The Cabinet Committee on Economic Affairs approved the Pradhan Mantri Ujjwala Yojana, earmarking Rs. 8,000 crore for it, with the aim of providing five crore subsidised Liquefied Petroleum Gas (LPG) connections to women of poor households (Below Poverty Line) in the next three years. (The Finance Minister had made a Budgetary provision of Rs.2,000 crore in the current financial year to provide deposit-free LPG connections to 1.5 crore women of BPL families. Further, the Budget announced that the scheme would be continued for two more years to cover five crore households).
The Scheme Benefits
- First, it has brought focus to the important developmental issue of enabling clean cooking energy. This is because indoor air pollution, caused by smoke from the traditionalchulha stove leads to 1.3 million premature deaths in the country every year.
- Second, the scheme improves the quality of life of poor women whose health interests are usually neglected in household priorities.
The largest rural energy access survey of India (Conducted by the Council on Energy, Environment and Water (CEEW) and the Department of Political Science at Columbia University)
- Shows that as many as 95 per cent of LPG-deprived households cite their inability to pay as a barrier to their adopting LPG.
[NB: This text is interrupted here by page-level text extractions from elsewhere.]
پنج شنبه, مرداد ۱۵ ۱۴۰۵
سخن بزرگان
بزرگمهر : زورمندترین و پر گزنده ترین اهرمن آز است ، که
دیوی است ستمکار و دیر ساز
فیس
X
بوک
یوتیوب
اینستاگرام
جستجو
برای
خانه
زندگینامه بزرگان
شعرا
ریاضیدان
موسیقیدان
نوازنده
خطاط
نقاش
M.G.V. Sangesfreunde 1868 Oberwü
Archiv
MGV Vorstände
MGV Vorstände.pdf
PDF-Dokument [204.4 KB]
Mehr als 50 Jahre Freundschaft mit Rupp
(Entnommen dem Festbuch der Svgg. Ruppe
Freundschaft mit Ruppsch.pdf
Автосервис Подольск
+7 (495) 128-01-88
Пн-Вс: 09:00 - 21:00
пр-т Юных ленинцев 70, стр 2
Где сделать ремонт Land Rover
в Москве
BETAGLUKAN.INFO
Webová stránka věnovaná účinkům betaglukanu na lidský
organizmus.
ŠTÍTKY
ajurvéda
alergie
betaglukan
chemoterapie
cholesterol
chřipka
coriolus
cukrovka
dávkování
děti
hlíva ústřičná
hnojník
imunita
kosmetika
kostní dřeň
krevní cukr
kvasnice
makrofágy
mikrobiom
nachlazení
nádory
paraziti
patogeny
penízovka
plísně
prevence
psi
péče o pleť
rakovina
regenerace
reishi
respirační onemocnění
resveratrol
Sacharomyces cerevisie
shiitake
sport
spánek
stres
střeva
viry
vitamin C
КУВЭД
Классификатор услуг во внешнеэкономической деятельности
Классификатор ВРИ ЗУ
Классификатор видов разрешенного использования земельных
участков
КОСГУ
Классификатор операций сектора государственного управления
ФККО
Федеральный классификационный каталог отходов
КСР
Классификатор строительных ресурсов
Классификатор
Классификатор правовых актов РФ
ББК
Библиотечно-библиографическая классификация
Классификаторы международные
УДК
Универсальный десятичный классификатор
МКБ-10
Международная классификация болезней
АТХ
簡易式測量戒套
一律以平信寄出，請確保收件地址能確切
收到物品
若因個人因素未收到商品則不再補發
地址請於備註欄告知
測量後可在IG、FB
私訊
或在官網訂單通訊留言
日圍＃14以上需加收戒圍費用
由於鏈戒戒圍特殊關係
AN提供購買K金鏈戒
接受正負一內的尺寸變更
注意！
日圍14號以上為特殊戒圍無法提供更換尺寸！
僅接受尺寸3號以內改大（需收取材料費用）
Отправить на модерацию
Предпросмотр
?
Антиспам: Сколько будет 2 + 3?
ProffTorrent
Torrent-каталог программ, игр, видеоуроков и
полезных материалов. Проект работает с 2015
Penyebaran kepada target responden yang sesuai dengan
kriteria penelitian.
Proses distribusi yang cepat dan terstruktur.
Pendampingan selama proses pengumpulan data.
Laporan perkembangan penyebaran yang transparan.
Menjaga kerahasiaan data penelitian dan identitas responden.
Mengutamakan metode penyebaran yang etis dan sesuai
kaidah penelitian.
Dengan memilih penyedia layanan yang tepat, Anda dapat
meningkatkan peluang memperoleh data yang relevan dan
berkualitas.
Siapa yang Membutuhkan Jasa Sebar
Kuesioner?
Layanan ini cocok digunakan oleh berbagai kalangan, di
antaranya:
- Thus, the scheme is well-targeted to address the crucial impediment of a high upfront cost, which has limited the transition towards LPG use in poorer households.
- The survey was across 8,566 rural households in 714 villages of Bihar, Jharkhand, Madhya Pradesh, Odisha, Uttar Pradesh and West Bengal.
Challenges that limit the use of clean fuel in India Adoption and use gap
- The high monthly expenditure incurred which 88 per cent of LPG-deprived households in the survey cited as a barrier.
- Similarly, National Sample Survey Office (NSSO) data from the past also highlight the low expenditure capacity of poorer households in having access to LPG.
- However the high recurring cost is not only a problem of purchasing capacity but also a perception and cash-flow issue. An increasing number of rural households rely on commercially procured biomass to meet their cooking energy needs.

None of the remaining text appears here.